Les lenteurs judiciaires, la surpopulation carcérale et les blocages politiques ont laissé des dizaines de personnes sans procès pendant des années.
La prison de Roumieh illustre ce problème emblématique. Conçue pour accueillir 2.800 détenus, elle en compte actuellement plus de 6.000, soit 250% de sa capacité. Afin d'alléger la pression, le ministre de l'Intérieur, Ahmad Hajjar, a rouvert, le 3 juin 2025, la salle d'audience spéciale de Roumieh.
Créée en 2012 pour juger les affaires islamistes, cette salle avait été fermée un an plus tard en raison de conditions déplorables et de blocages administratifs. Depuis sa réouverture, cependant, seules quelques audiences ont pu avoir lieu.
Pourquoi ces retards dans les procès?
Plusieurs facteurs expliquent le long délai des procès des détenus islamistes syriens à Roumieh:
Paralysie judiciaire: la crise économique de 2019 a entraîné une baisse les salaires des juges de près de 90%, provoquant démissions et grèves. La pandémie COVID-19 a encore davantage ralenti l'activité des tribunaux.
Complexité des dossiers: les procès complexes liés au terrorisme sont souvent longs et fréquemment relégués au second plan au profit des affaires ordinaires.
Crainte de représailles: les magistrats restent prudents après le massacre du tribunal de Sidon, en 1999, au cours duquel quatre juges avaient été assassinés pour avoir rendu un verdict contre Osbat al-Ansar, une organisation affiliée à Al-Qaïda.
Stratégies de défense: les avocats des détenus exploitent fréquemment les procédures pour les prolonger, dans l'espoir d'une future amnistie générale qui annulerait les peines, notamment celles à perpétuité ou la peine capitale.
Amnistie, transfert ou maintien en détention?
Selon la législation libanaise, notamment l'article 30 du Code pénal, les crimes commis sur le sol libanais, tels que les attentats à la bombe ou les attaques contre des soldats, doivent être jugés au niveau national.
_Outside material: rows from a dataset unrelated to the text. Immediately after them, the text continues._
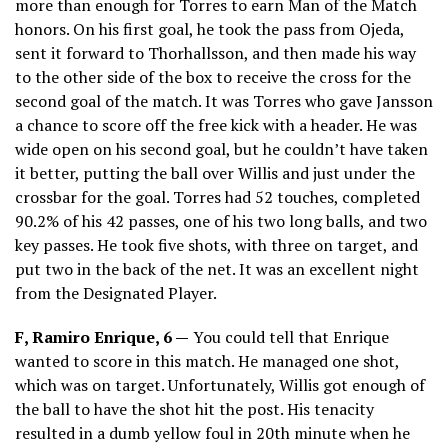
more than enough for Torres to earn Man of the Match
honors. On his first goal, he took the pass from Ojeda,
sent it forward to Thorhallsson, and then made his way
to the other side of the box to receive the cross for the
second goal of the match. It was Torres who gave Jansson
a chance to score off the free kick with a header. He was
wide open on his second goal, but he couldn’t have taken
it better, putting the ball over Willis and just under the
crossbar for the goal. Torres had 52 touches, completed
90.2% of his 42 passes, one of his two long balls, and two
key passes. He took five shots, with three on target, and
put two in the back of the net. It was an excellent night
from the Designated Player.
F, Ramiro Enrique, 6 —
You could tell that Enrique
wanted to score in this match. He managed one shot,
which was on target. Unfortunately, Willis got enough of
the ball to have the shot hit the post. His tenacity
resulted in a dumb yellow foul in 20th minute when he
L'extradition n'est possible que si l'infraction a été commise à l'étranger ou en vertu d'un traité contraignant.
Cela signifie que la plupart des islamistes syriens détenus à Roumieh ne peuvent être transférés. Seul un petit nombre d'entre eux, dont les crimes sont strictement liés à la Syrie, pourrait être rapatrié.
Pour l'heure, le gouvernement syrien n'a pas officiellement réclamé la libération de ses ressortissants détenus à Roumieh. Mais avec la montée des menaces tribales, les protestations des familles et l'agitation croissante dans les prisons, le sort de ces détenus devient un enjeu sécuritaire pressant.
Beyrouth s'est déclaré disposé à signer un traité avec Damas pour rapatrier les condamnés syriens, à condition qu'ils ne soient pas accusés de terrorisme ou du meurtre de soldats libanais.
Mais les autorités demeurent prudentes: même remis en liberté en Syrie, nombre de ces détenus pourraient rejoindre des groupes extrémistes échappant au contrôle de Damas, ce qui risquerait de déstabiliser le Liban.
Une menace d’autant plus préoccupante que le pays, déjà fragilisé par des crises économiques, sociales et politiques, abrite plus d’un million de réfugiés syriens, une présence qui ne fera qu’exacerber ces risques.